This award was established in memory of Miriam Chaikin, a longtime Westbeth resident and prolific writer. Born in Palestine, Chaikin grew up in Brooklyn, and her childhood memories and life in a close-knit Jewish community are all themes represented in her writing. She worked earlier in her career as an editor of literature for young people, and most of her books are intended for children and youth. Her works include lushly illustrated retellings of Old Testament lessons, humorous stories of the misadventures of “Molly and Yossi” (based on her childhood and that of her beloved younger brother Joseph), and collections of poetry. The last two books she completed were for adults – Jewish Wisdom for Daily Life, and Jerusalem: An Informal Autobiography of the City. For Miriam/Molly/Chickie as she was known, the written word and the book were essential to her life and wellbeing.

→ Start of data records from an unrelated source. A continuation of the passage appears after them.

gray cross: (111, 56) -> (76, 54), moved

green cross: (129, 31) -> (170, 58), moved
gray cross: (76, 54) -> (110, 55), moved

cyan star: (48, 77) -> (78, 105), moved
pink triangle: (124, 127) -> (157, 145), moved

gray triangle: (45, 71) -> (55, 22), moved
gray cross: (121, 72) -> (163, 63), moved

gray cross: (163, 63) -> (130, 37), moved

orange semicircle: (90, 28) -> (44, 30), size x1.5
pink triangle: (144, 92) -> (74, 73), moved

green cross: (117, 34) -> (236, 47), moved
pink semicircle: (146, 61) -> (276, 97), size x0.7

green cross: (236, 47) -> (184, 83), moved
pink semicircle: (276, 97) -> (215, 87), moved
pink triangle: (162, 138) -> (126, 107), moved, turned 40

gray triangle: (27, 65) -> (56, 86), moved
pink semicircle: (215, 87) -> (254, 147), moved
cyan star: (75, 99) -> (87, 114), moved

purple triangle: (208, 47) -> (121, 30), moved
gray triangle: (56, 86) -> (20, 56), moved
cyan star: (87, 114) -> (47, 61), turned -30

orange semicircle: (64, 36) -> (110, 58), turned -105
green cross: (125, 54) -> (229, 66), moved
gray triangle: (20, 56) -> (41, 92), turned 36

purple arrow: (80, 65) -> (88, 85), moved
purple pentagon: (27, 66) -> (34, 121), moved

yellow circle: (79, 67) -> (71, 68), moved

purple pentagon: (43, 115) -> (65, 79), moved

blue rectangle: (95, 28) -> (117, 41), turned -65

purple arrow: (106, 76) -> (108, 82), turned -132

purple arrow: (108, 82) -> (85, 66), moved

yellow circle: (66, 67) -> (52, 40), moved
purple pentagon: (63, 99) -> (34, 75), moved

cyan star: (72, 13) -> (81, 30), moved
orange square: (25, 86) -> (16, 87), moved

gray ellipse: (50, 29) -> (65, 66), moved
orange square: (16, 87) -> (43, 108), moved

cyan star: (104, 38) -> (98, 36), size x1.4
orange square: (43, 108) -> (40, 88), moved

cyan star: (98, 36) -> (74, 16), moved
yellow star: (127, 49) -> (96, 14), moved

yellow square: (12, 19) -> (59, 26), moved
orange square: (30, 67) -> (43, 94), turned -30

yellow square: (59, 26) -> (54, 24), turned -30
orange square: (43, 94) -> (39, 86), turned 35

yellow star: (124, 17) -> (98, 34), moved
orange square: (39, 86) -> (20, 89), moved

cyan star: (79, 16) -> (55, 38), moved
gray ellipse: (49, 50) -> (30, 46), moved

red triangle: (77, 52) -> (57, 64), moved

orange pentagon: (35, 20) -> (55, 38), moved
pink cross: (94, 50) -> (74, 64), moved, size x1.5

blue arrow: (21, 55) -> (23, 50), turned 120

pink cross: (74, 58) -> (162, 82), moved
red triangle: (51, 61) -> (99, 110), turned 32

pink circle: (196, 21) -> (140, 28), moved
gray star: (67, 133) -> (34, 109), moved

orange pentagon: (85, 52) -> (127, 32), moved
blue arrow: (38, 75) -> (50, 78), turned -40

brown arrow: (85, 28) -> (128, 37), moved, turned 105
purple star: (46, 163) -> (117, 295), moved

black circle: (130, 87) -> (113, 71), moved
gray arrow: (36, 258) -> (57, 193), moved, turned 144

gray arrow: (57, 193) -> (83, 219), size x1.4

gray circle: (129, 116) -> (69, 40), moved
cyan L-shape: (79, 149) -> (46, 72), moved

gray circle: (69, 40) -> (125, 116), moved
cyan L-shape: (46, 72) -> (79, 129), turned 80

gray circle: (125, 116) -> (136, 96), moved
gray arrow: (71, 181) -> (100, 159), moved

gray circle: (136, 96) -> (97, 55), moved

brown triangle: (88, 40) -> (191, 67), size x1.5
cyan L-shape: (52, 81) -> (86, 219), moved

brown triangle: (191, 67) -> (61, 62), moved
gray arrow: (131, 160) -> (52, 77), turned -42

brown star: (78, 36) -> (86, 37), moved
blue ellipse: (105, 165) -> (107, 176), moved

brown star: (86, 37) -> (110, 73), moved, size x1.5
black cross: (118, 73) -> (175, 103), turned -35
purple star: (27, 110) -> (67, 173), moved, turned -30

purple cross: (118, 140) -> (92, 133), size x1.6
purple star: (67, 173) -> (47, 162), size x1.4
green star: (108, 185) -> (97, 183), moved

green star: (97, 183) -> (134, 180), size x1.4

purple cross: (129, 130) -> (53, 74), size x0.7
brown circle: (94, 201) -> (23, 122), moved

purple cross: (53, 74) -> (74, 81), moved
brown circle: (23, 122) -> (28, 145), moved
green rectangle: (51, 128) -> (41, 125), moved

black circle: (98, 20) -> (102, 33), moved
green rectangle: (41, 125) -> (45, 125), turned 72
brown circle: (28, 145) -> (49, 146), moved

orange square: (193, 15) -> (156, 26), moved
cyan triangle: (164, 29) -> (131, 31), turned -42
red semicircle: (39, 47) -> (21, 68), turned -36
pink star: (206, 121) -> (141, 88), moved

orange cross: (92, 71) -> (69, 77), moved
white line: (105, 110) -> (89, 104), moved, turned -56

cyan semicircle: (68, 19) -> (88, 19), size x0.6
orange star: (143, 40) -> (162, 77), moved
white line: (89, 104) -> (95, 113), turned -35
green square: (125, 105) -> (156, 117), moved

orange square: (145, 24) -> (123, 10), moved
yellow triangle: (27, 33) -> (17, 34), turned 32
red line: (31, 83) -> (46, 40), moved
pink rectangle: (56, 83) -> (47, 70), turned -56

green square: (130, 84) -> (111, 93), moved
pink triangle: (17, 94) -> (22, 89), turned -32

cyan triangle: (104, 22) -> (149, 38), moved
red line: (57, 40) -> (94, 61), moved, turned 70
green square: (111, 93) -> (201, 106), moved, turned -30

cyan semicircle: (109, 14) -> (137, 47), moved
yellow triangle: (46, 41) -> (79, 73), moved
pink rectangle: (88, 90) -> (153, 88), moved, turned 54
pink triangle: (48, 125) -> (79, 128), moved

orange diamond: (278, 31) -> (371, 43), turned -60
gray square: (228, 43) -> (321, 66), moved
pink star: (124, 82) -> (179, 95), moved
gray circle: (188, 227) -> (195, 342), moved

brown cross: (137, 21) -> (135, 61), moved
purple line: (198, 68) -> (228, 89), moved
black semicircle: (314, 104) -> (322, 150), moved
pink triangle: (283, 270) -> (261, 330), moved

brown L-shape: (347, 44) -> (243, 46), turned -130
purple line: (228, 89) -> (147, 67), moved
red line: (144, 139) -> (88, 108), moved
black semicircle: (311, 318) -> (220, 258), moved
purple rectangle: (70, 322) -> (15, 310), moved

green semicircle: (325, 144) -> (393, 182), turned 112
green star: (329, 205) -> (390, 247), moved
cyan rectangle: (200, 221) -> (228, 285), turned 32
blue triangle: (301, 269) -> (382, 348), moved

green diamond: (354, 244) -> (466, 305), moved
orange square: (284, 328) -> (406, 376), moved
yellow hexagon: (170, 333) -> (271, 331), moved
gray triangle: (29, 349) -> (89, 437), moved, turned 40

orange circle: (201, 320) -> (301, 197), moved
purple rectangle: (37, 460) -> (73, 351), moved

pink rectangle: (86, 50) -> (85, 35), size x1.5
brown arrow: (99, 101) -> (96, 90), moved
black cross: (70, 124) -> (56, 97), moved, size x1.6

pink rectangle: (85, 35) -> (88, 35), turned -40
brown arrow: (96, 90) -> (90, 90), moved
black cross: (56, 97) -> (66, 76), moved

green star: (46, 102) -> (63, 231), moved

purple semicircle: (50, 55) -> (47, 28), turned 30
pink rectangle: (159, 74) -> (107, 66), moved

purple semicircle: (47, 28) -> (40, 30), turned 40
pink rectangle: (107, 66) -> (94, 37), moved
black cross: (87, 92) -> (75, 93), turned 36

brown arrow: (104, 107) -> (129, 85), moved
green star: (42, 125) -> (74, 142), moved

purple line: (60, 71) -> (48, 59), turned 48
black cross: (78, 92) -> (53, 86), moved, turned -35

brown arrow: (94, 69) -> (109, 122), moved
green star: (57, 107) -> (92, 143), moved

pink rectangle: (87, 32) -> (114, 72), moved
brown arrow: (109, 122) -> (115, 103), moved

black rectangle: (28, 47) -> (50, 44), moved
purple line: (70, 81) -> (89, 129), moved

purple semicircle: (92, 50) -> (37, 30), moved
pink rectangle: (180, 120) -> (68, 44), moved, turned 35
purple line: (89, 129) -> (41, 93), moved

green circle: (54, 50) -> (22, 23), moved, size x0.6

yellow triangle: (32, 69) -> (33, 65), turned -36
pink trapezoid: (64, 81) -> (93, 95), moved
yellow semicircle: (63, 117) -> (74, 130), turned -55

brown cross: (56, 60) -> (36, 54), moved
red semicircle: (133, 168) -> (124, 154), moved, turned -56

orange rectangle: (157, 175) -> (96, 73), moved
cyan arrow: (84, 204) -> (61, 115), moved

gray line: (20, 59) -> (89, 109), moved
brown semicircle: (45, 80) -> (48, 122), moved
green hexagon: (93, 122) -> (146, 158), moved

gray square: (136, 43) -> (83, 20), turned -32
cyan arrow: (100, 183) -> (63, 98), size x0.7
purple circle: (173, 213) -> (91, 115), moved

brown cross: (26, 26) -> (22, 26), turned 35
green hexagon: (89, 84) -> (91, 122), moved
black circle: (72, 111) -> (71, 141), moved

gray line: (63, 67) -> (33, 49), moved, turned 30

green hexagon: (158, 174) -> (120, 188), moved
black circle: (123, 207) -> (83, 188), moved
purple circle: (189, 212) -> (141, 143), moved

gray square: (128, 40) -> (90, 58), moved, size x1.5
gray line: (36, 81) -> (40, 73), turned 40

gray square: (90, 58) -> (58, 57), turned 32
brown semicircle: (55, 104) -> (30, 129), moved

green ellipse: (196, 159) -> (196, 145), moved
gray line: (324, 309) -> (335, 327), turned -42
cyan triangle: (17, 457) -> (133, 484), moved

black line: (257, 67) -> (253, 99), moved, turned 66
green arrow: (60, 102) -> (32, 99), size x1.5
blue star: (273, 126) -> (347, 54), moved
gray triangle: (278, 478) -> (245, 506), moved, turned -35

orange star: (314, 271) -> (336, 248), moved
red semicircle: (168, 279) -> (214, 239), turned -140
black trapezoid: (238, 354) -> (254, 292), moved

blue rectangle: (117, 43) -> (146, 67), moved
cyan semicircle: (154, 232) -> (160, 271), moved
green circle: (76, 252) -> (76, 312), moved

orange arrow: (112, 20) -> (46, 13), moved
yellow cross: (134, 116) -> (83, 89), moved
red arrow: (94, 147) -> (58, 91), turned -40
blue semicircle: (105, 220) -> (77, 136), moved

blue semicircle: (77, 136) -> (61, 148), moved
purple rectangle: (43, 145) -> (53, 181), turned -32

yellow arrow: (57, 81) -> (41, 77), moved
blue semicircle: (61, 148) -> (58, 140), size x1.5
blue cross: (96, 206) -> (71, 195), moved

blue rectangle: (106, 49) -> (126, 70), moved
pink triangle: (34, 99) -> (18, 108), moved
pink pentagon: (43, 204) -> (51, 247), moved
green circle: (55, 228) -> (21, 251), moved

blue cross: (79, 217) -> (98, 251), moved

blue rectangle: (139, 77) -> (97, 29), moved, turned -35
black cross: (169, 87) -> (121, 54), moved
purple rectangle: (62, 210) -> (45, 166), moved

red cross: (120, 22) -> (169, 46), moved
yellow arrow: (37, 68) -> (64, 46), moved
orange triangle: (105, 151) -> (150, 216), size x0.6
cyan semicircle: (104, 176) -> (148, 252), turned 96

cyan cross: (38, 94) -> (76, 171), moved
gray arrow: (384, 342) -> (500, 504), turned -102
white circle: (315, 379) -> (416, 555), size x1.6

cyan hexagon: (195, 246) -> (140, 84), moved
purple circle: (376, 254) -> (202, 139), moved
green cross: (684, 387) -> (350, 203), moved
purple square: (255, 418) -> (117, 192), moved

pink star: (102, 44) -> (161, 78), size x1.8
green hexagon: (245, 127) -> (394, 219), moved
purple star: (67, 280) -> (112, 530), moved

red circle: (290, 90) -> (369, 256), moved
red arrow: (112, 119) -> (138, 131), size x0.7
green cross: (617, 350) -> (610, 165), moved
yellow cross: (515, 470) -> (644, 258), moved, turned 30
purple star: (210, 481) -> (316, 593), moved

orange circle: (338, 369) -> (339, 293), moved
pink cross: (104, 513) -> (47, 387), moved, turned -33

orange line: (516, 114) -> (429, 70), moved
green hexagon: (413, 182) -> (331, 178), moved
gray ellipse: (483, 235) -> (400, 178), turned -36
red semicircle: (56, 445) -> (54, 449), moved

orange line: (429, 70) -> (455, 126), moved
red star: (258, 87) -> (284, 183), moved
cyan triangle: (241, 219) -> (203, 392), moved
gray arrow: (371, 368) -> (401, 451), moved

In her memory we honor a member of the writing community, especially those who live in Westbeth. The first annual Chaikin award will be presented on April 12, 2017 to two winners whose works resonated with the review panel – Carol Hebald and Christina Maile. Both writers captured our imaginations with very human stories, both with works set in exotic locales fraught with complex political and religious tensions.
Carol Hebald’s new book, A Warsaw Chronicle, is based on her experiences as a visiting academic in Warsaw at a time of great upheaval, as Poland experienced the imposition of martial law and threat of Soviet invasion due to the growing power of the Solidarity movement. In this politically-charged context, the American protagonist Karolina Heybald’s life becomes linked with her gifted student Marek, and complicated by her search for her long-lost Jewish relatives. The book will be published in March 2017.
Christina Maile submitted a series of short stories, half of which are in the manner of a memoire, while the others are set in Iran. Her characters are remarkably rich and developed for their presence on a few short pages, and her descriptions evoke all of the readers’ senses as she writes about a garden in an Iranian home, the texture of marshmallow fluff, the touch of scissors on hair during a haircut, or the sweetness of ripe fruit.
Carol and Christina will both read from their works at a celebration in the Westbeth Community Room on April 12th at 7 PM and all are invited to attend and share in their fine works.
Really I have gone from one thing to another. After studying Russian Medieval History in college, I co-founded the Westbeth Playwrights Feminist Collective, one of the first feminist theater groups in New York City – Wikipedia article. I became a landscape architect because I fell in love with drafting tools. Some of my designs were published in Landscape Architecture Magazine, among others. My essays on the philosophy of landscape appeared in the Canadian journal, On-Site.
On a vacation 20 years ago, I joined the Friday Night Painters, taught by Dan Rice, a second-generation abstract expressionist painter, and one of the finest painters I have ever known. His class met on Fridays. We are exhibiting at the Guilford Art Center in Connecticut in July 2017
I became a printmaker because there was a communal printmaking studio in Westbeth. In 2013, I received a Pollock-Krasner Foundation Grant, and a Joan Mitchell Foundation Studio Grant. My print work is in the Elizabeth Sackler Collection of Feminist Art at the Brooklyn Musuem, NYC, as well as in various living rooms all over the USA.
Intermittently I have taken Karen Ludwig’s weekly writing workshops. She and the other workshop members – Diane Spodarek, Dawn DÁrcy, Joyce Aaron, Nancy Gabor, Shami Chaikin – are the most encouraging people a writer could ever have. Also pretty inspiring, are my writer friends Deb Lucke and Anja Murmann whose graphic novels and screenplays I am lucky enough to read ahead of everyone else.
That such an itinerant life would lead to this writing award from the Endowment points to the lives of Miriam and her family who were always ready to take a chance, and in so doing gave a lot of people a chance to be themselves.
I am never any good at readings. Still I will be giving one with Carol Hebald on April 12, 2017. She is truly a wonderful reader of her work. So if you come on the evening when we read, come to hear her. I might even ask her to read mine.
Carol Hebald photo John Turner
A former Teaching and Writing Fellow in fiction at the Iowa Writers’ Workshop, Carol Hebald received her MFA in 1971. Having taught creative writing at the university level for the next thirteen years, she resigned a tenured associate professorship in English at University of Kansas to write full time.
She has since published the novella collection, Three Blind Mice (Unicorn Press, 1989), the memoir, The Heart Too Long Suppressed (Northeastern University Press, 2001); and more recently four books of poetry: Delusion of Grandeur (2016), Colloquy (2015), Spinster by the Sea (2005), and Little Monologs (2004).
Co-winner with Christina Maile of the Miriam Chaikin Writing Award for her novel, A Warsaw Chronicle, forthcoming from Regal House Press on March 24th, she will be reading from it on Tuesday, March 28th at Cornelia Street Café at 6 p.m., and will share the podium with Christina at the Westbeth Community room on April 12th.
Carol is currently working on a play about Watergate heroine Martha Mitchell. Her website is: www.CarolHebald.com.